へそ抜き法(くり抜き法)という簡単な手術法もあります。これは局所麻酔をして、表面の皮膚開口部にトレパン(ディスポーザブルパンチ)という直径4mmほどの円筒状のメスを刺し込み、表面の皮膚とともに袋状構造物の一部をくり抜きます。くり抜いた後、内容物をもみだしながら袋そのものもできるだけ取り除きます。基本的に傷の部分は縫い合わせず、開放創として治癒させます。切除手術に比べると施術時間が短いという長所がありますが、完治までの日数は長くなります。
(https://www.dermatol.or.jp/qa/qa17/q09.htmlより抜粋)

うつぼや町クリニックで行っているくりぬき法(改良型)について説明します。

視診のみでなく、

術前に超音波検査を併用して

腫瘍の形態、皮下への浸潤度を直前に把握、
粉瘤に特徴的な像(後方エコーの増強)の確認、
悪性腫瘍除外のため周囲や内部血流をカラードプラ―で確認し、腫瘍周囲血流や腫瘍内への血流流入がないことを確認

を行い、まず99%以上粉瘤であろうと確認したうえで行います。

その理由としては、くりぬき法はまず腫瘍を破壊して内容物を圧出することで腫瘍を小さくして壁のみ取り出す方法です。
視診のみでは、粉瘤のような外見の悪性腫瘍の場合、腫瘍を傷つけて悪性細胞を周囲にばらまくリスクが発生します。
悪性腫瘍をむやみに傷つけてしまうリスクを最大限下げるために、カラードプラ―検査を併用した超音波検査を術前に行っています。

また術直前に担当医自ら超音波検査を行うことで、
皮下の腫瘍のできものの形態・位置関係をよりリアルに把握することができます。
これにより取り残しのリスクを下げます。

超音波検査で、粉瘤と判断したら、そのまま超音波ガイド下に局所麻酔を行います。
超音波ガイド化でおこなうことで、粉瘤の壁に沿って局所麻酔の液を正確に注入することが可能となり
その水分を注入することが粉瘤の壁の剥離になります。
この際、剥離が容易でない場合は、壁と周囲組織の癒着が想像されます。

次に切開線を決定します。
原法とはちがい、トレパンを使用しません。
エコー所見や局所麻酔液をいれたときの癒着の程度から、壁が取り出せる最小の大きさで切開の大きさを決定します。

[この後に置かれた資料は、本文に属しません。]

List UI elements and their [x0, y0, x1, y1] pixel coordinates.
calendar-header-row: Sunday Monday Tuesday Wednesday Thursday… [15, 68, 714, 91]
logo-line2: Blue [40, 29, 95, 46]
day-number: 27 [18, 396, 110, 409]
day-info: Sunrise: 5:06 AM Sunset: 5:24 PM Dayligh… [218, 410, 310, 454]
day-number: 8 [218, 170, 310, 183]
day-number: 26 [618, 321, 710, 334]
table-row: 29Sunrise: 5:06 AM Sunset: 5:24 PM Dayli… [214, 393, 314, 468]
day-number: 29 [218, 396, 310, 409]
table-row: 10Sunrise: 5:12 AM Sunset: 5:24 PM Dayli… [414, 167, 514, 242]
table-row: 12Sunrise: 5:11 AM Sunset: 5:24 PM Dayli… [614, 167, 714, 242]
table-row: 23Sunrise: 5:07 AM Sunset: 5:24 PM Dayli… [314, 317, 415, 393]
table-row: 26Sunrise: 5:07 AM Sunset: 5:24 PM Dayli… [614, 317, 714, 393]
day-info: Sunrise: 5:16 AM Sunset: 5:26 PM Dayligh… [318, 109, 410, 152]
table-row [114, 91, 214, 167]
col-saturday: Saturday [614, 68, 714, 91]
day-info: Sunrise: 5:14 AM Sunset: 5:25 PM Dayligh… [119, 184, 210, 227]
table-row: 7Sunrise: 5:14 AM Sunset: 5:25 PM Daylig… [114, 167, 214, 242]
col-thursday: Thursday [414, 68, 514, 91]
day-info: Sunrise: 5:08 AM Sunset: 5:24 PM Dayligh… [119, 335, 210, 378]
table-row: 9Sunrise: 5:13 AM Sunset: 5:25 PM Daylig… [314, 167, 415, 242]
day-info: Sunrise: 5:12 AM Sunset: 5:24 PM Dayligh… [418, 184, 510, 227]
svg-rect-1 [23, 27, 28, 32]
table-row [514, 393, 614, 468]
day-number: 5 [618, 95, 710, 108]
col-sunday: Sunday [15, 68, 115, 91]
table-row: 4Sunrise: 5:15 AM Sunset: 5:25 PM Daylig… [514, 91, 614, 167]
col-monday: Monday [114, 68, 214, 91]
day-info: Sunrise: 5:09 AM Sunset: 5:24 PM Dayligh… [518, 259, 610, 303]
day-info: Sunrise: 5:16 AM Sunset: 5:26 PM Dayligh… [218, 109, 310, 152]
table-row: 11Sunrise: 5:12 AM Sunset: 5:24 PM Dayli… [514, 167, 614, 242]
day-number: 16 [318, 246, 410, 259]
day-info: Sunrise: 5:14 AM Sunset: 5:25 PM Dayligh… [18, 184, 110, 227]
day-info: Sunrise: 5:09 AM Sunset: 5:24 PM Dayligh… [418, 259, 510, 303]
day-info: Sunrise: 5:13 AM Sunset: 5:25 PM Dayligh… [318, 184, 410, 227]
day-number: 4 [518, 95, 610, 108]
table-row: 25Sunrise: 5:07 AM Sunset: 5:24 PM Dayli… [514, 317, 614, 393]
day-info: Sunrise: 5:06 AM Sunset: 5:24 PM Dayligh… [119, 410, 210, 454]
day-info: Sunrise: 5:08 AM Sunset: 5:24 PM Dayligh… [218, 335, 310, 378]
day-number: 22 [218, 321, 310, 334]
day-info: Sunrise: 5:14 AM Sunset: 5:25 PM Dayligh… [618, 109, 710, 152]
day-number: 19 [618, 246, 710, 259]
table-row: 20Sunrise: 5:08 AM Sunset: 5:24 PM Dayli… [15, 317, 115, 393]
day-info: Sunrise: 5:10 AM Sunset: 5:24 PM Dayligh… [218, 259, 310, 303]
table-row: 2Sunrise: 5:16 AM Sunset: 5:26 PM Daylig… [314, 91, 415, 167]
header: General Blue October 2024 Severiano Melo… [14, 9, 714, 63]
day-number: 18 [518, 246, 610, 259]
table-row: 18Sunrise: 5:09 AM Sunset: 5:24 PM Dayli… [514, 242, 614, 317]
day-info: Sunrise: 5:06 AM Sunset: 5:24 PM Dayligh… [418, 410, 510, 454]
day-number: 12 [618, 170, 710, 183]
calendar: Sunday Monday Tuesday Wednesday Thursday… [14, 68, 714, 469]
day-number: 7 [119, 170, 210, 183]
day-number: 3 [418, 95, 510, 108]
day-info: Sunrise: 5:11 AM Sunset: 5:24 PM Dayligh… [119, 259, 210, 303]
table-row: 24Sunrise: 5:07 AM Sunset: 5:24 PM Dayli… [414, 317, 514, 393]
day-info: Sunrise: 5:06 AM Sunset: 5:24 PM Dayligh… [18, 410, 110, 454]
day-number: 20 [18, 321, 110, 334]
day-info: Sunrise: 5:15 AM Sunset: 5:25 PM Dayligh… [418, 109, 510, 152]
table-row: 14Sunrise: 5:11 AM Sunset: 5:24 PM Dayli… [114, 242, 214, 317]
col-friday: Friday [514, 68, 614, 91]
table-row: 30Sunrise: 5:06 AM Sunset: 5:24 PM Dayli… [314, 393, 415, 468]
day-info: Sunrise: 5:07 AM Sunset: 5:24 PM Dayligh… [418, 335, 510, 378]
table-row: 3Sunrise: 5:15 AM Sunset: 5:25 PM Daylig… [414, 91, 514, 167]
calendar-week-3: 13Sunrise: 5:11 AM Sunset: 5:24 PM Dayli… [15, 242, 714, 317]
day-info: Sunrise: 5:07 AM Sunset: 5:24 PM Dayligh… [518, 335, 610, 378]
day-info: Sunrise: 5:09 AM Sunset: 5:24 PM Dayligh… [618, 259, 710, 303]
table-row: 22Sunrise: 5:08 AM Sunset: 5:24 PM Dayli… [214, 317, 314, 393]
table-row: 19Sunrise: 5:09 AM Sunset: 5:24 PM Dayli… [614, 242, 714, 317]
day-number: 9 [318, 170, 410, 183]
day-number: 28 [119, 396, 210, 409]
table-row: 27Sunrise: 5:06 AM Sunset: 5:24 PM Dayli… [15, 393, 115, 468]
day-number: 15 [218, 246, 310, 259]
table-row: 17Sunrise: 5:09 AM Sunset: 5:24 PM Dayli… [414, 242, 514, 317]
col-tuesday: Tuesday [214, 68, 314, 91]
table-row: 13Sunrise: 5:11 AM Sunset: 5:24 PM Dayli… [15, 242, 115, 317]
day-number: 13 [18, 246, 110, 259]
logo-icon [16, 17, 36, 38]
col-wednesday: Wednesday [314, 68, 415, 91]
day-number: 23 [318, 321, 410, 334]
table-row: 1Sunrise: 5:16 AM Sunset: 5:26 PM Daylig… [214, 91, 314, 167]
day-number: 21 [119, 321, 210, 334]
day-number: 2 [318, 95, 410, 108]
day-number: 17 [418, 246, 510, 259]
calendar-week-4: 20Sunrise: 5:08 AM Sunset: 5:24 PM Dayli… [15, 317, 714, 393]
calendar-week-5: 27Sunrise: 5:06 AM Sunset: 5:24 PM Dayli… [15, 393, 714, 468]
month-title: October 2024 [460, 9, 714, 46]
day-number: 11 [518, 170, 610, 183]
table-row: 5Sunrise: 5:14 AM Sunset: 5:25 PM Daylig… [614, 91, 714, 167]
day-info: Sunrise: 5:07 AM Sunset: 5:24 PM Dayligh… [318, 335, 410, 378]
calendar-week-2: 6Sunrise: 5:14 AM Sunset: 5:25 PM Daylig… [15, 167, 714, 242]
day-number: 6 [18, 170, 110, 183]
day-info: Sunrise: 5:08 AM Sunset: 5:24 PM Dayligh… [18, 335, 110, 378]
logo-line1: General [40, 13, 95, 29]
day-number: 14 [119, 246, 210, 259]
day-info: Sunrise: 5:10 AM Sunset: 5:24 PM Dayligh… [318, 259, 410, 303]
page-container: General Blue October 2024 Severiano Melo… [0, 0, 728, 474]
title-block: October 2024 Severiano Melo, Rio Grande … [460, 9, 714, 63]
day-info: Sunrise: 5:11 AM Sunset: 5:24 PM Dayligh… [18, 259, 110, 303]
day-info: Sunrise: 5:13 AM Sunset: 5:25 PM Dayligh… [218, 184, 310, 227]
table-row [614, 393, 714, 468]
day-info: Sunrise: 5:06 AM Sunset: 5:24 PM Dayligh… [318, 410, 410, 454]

切開を加え、腫瘍内容物を圧出して、壁のみにしてから取り出し、縫合して終了します。

この方法を行いことで、取り残しがなく(再発せず)傷跡の小さい治療を行いことができます。

当クリニックで切開法を行う場合について説明します。

切開法に関しては、
同じく公益社団法人 日本皮膚科学会のHPから拝借いたしますと

通常のアテロームでは、表面の皮膚を紡錘形に切開して、嚢腫のみを摘出します(https://www.dermatol.or.jp/qa/qa17/q09.htmlより抜粋)

という方法です。

切開法を行った際は腫瘍直径の、おおよそ1.2倍ほどの傷跡になります。

これは、エコーにて悪性の可能性が否定できず、腫瘍を傷つけずに取り出したいときに使用します。
(強く悪性が疑われる場合は、エコーのみの検査で手術は行わず、MRIやCTといったより精度の高い画像診断をおすすめしていきます。)

私が形成外科の保険診療を行う上で大事にしていることは、
まずは
①確実な治療を行うこと
②それにあわせてできるだけ傷跡がめだたない 整容的に優れた手術を行うこと
です。

確実な治療とは、粉瘤などの皮下腫瘤の場合はとりのこしがないこと、悪性の腫瘍が疑われるときは適切に一時切除・次に再建ができることです。

その方針に従って、粉瘤に対する手術方法を以上のように選択しています。